ISLANDS OF RIGHTS, SEAS OF POWERS
The land that's our land, rightly known as ours,
has power islands within seas of rights,
and rights in islands within seas of powers,
each barking orders in most unsoundbytes.
Judicial activists resist constraint,
while tyrannical majorities attempt
to sail on seas of power while they taint
rights with intentions Founders never meant.
Those who cannot do may try to teach,
and those who can't pass laws may use the bench
for hermeneutics that can overreach,
extrapolating rights laws don’t entrench.
When we read texts we should interpret, not
impose interpretation on each clause
that weren’t originally in the plot
conceived by Founders, writing rights and laws.
If we don’t do this, we are implying
that the original, like “Seinfeld,” merely
is about just nothing, not relying
upon old texts that we don’t read sincerely.

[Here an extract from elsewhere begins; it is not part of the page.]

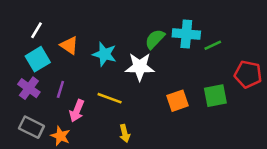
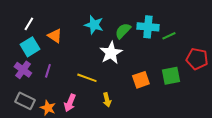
cyan star: (104, 54) -> (94, 25), moved
white star: (140, 67) -> (111, 53), turned -30
pink arrow: (77, 111) -> (70, 103), moved
yellow arrow: (125, 133) -> (107, 100), moved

Inspired by an article by Randy E. Barnett (rb325@law.georgetown.edu) in the WSJ, July 13, 2009. The article is called “The Seinfeld Hearings,” because Barnett thinks the Senate hearings on the confirmation to the Supreme Court of Judge Sonia Sotomayor will, like the “Seinfeld” show, be about nothing. Professor Barnett teaches at Georgetown Law and is the Author of "Restoring the Lost Constitution: The Presumption of Liberty" (Princeton, 2009).He quotes Princeton professor Stephen Macedo who has described the New Deal as transforming the constitutional order from "islands of powers in a sea of rights" to "islands of rights in a sea of powers". Barnett writes:
The second empty issue to be discussed is the bugaboo of “judicial activism” and its conjoined “twin “judicial restraint,” which today’s judicial conservatives have inherited from New Deal progressives. But what exactly is “activism”? Is it activism when any popularly enacted law is held unconstitutional. Neither Democrats or Republicans truly believe this, however, since they want judges to strike down laws as unconstitutional when doing so leads to the right result (but not when it doesn’t).So judicial activism means thwarting the “will of the people” when critics agree with the people, while they complain about the “tyranny of majorities” when they disagree. We can do better. Supreme Court confirmation hearings do not have to be about either results or nothing. They could be about clauses, not cases. Instead of asking nominees how they would decide particular cases, ask them to explain what they think the various clauses of the Constitution mean…Don’t ask how the meaning of these clauses should be applied in particular circumstances. Just ask about the meaning itself and how it should be ascertained….Of course, inquiring into clauses not cases would require senators to know something about the original meaning of the Constitution. It would interesting to hear what Sen. Al Franken thinks about such matters, but no more so than any other member of the Judiciary Committee. Such a hearing would not only be entertaining, it would be informative and educational. After all, it would be about the meaning of the Constitution, which is to say iut would be about something.